In a report of their findings, the scientists said: ‘It seems MSG may activate the hippocampus and improve memory.’

The researchers in Tottori – 150 miles (240km) north east of Hiroshima – were unable to explain why the additive helps memory.

However, it could be because it improves the absorption of zinc, which could, in turn, repair damaged brain cells. 

Figures from charities show there are more than 850,000 people who are currently living with dementia in the UK today.

In the US, there are around 5.5million patients battling Alzheimer’s, which is the most common form of the memory-robbing disorder. 

Charities have repeatedly pointed to a plethora of scientific evidence and claimed the opposite of the new findings – saying that a healthy diet can tackle dementia.  

For decades, MSG has been blamed for people experiencing a headache or feeling sick after eating a meal from a Chinese takeaway.

Nicknamed Chinese restaurant syndrome, it has been dismissed as nothing but an ‘old wives’ tale’ by celebrity chef Heston Blumenthal. 

Scientists have not produced convincing evidence of the negative health effects of eating MSG, and it is considered safe to eat.

However, despite its natural occurrence, when MSG is used as an added flavouring, it can have unpleasant effects on people who eat it.  

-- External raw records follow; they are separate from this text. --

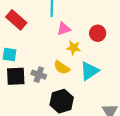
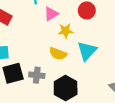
gray cross: (39, 75) -> (37, 75), moved

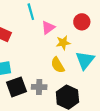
yellow semicircle: (58, 54) -> (58, 65), turned 42

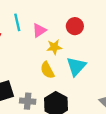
cyan line: (31, 12) -> (17, 22), moved
gray cross: (39, 87) -> (28, 101), moved

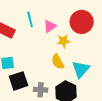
red circle: (75, 26) -> (82, 22), size x1.5
cyan triangle: (76, 66) -> (81, 69), moved

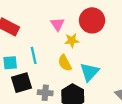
cyan line: (30, 19) -> (34, 55), moved
pink triangle: (50, 26) -> (57, 24), turned -32

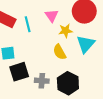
cyan line: (34, 55) -> (28, 24), moved
cyan triangle: (89, 72) -> (86, 44), moved

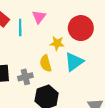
pink triangle: (52, 16) -> (39, 17), moved
gray cross: (42, 81) -> (25, 77), moved, turned -32

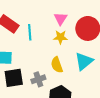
pink triangle: (39, 17) -> (60, 19), moved
yellow star: (57, 43) -> (60, 37), moved

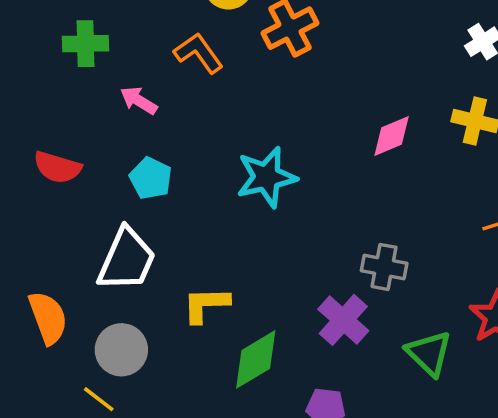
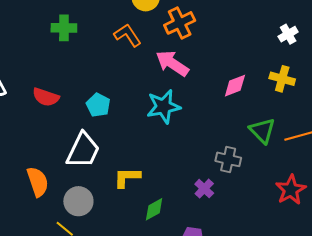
pink arrow: (139, 100) -> (172, 63), moved, size x1.6
purple cross: (343, 320) -> (204, 189), size x0.7
green triangle: (429, 353) -> (262, 131), moved
green diamond: (256, 359) -> (154, 209), size x0.7

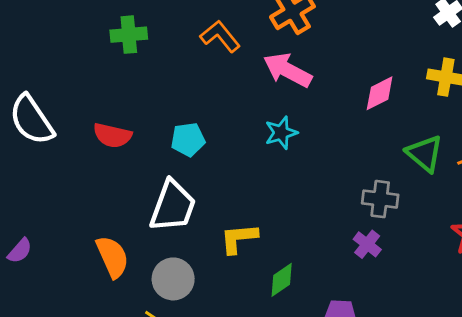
cyan pentagon: (98, 105) -> (188, 139), turned -30
cyan star: (164, 107) -> (281, 133), size x0.7
purple cross: (204, 189) -> (367, 244), moved

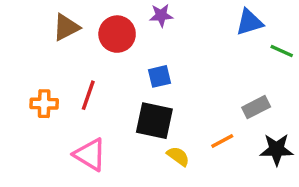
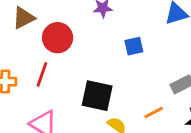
red circle: (117, 34) -> (58, 38), moved
blue square: (159, 76) -> (134, 46), moved

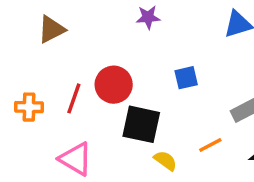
red circle: (58, 38) -> (114, 85), moved
blue square: (134, 46) -> (186, 78), moved

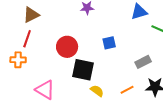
red line: (74, 98) -> (27, 39), moved
orange line: (210, 145) -> (127, 90), moved

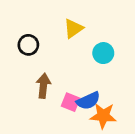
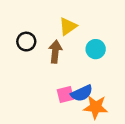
brown arrow: (43, 86) -> (55, 52), moved
pink square: (71, 102) -> (65, 94), turned -36

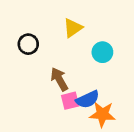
brown arrow: (55, 52) -> (59, 79), moved, turned -35

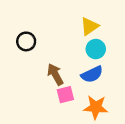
yellow triangle: (73, 28) -> (89, 26), moved
blue semicircle: (88, 99) -> (92, 74), moved

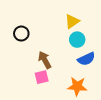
blue semicircle: (92, 74) -> (86, 59), moved
pink square: (65, 95) -> (42, 77), moved

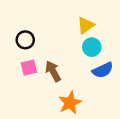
pink square: (42, 77) -> (29, 68), moved
orange star: (77, 86) -> (70, 103), moved, turned -30

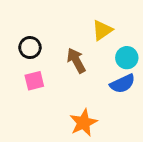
cyan circle: (92, 47) -> (127, 58), moved
brown arrow: (53, 71) -> (76, 61), moved

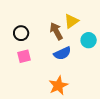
brown arrow: (76, 61) -> (56, 31), moved
blue semicircle: (122, 84) -> (62, 53), moved

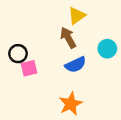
yellow triangle: (71, 21) -> (77, 16), moved
black circle: (21, 33) -> (18, 54), moved

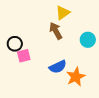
blue semicircle: (76, 65) -> (58, 67), moved
orange star: (71, 104) -> (76, 77), moved

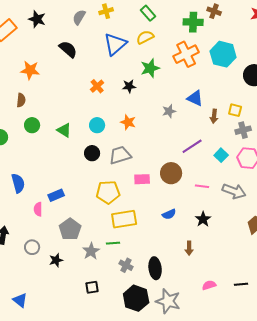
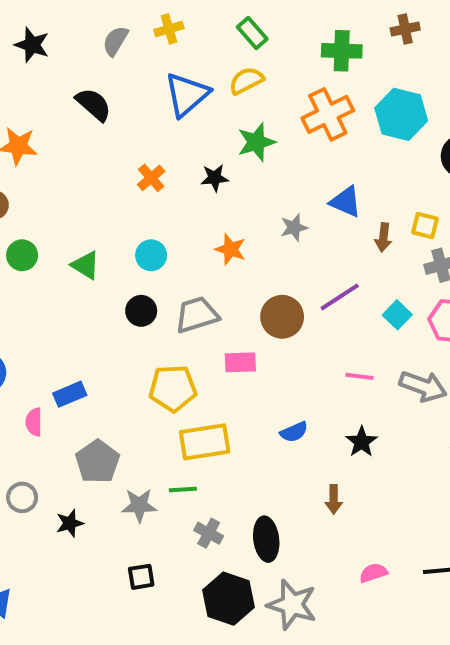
brown cross: (214, 11) -> (405, 29), moved, turned -32
orange star: (128, 122) -> (230, 249), moved
brown circle: (171, 173) -> (282, 317), moved
gray star: (91, 251) -> (139, 505), turned 30

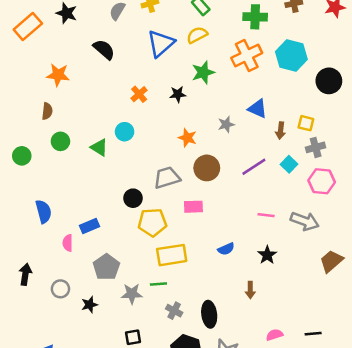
cyan circle: (151, 255) -> (125, 132), moved
black circle: (141, 311) -> (133, 198), moved
cyan square: (397, 315) -> (289, 164), moved
brown circle: (282, 317) -> (207, 168), moved

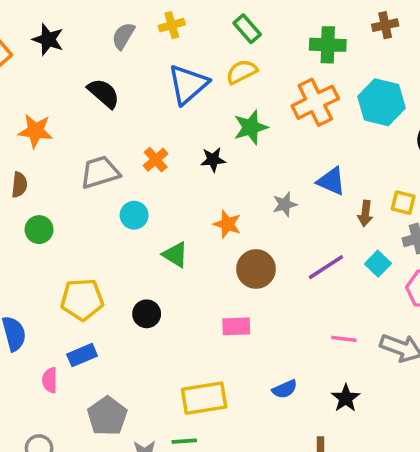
green triangle: (99, 147) -> (175, 255), moved
gray trapezoid: (167, 178) -> (100, 172), moved
yellow pentagon: (152, 222) -> (82, 299), moved

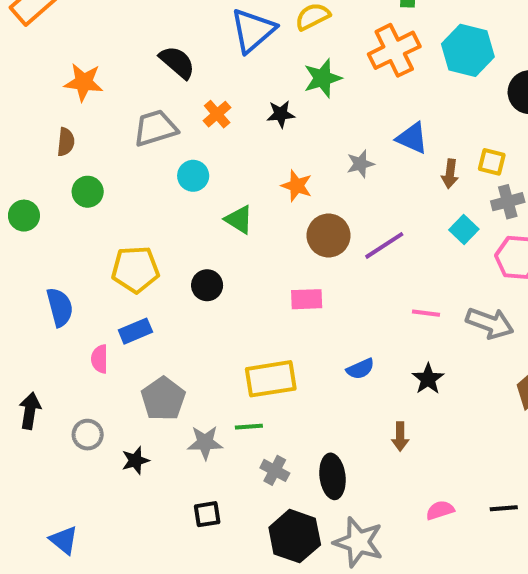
black semicircle: (104, 93) -> (177, 62), moved
purple line: (326, 267) -> (384, 245), moved

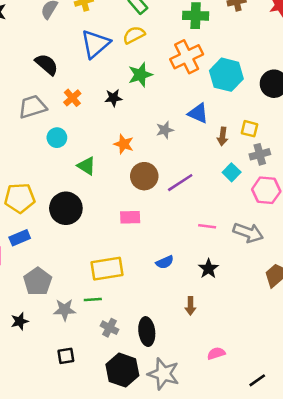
cyan hexagon: (468, 50) -> (226, 75), moved
black circle: (207, 285) -> (66, 208), size x1.6
black line: (504, 508) -> (257, 380), moved, turned -30

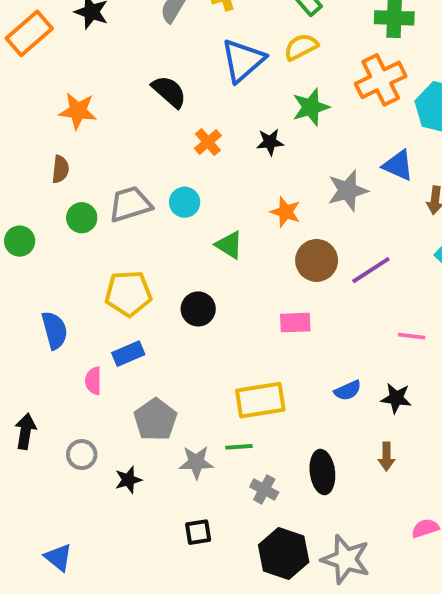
gray trapezoid: (33, 107) -> (130, 204), moved
gray star: (165, 130) -> (348, 191), size x1.5
black circle: (66, 208) -> (198, 309), size x0.7
black star: (208, 269) -> (396, 398), moved, turned -30
black ellipse: (147, 332) -> (322, 472), moved

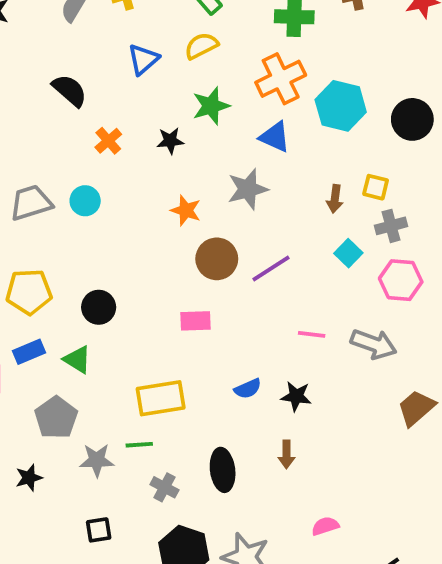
blue triangle: (243, 61) -> (143, 59), size x0.7
blue triangle: (398, 165) -> (275, 137), moved
green triangle: (229, 245) -> (77, 360), moved

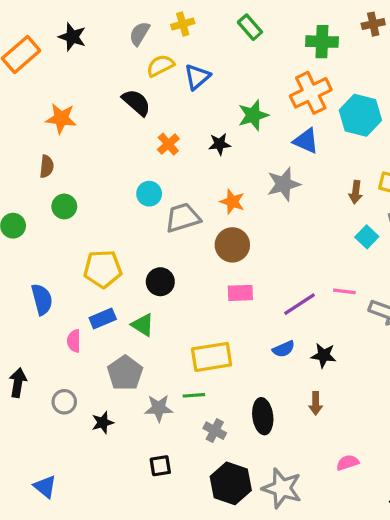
yellow semicircle: (201, 46) -> (160, 66), moved
gray trapezoid: (31, 203) -> (183, 218), moved
brown circle: (217, 259) -> (232, 245), moved
purple line: (271, 269) -> (300, 304), moved
pink line: (312, 334) -> (344, 291), moved

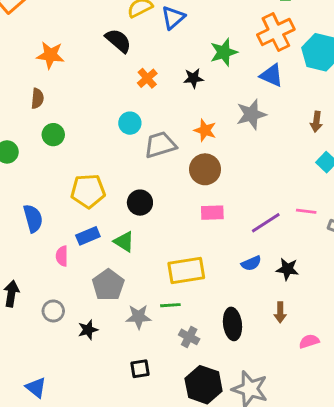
pink semicircle: (348, 463) -> (309, 341), moved

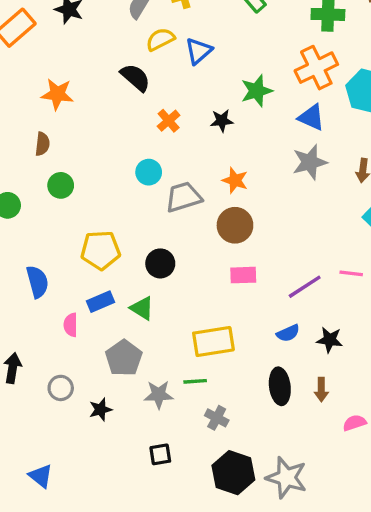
gray star: (251, 114) -> (310, 162), moved
black ellipse: (232, 324) -> (280, 386), moved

WHAT IS DEMENTIA? THE KILLER DISEASE THAT ROBS SUFFERERS OF THEIR MEMORIES

Dementia is an umbrella term used to describe a range of neurological disorders

Dementia is an umbrella term used to describe a range of neurological disorders

A GLOBAL CONCERN 

Dementia is an umbrella term used to describe a range of progressive neurological disorders, that is, conditions affecting the brain.

There are many different types of dementia, of which Alzheimer’s disease is the most common.

Some people may have a combination of types of dementia.

Regardless of which type is diagnosed, each person will experience their dementia in their own unique way.

Dementia is a global concern but it is most often seen in wealthier countries, where people are likely to live into very old age.

HOW MANY PEOPLE ARE AFFECTED?

The Alzheimer’s Society reports there are more than 850,000 people living with dementia in the UK today, of which more than 500,000 have Alzheimer’s.

It is estimated that the number of people living with dementia in the UK by 2025 will rise to over 1 million.

In the US, it’s estimated there are 5.5 million Alzheimer’s sufferers. A similar percentage rise is expected in the coming years.

As a person’s age increases, so does the risk of them developing dementia.

Rates of diagnosis are improving but many people with dementia are thought to still be undiagnosed.

IS THERE A CURE?

Currently there is no cure for dementia.

But new drugs can slow down its progression and the earlier it is spotted the more effective treatments are.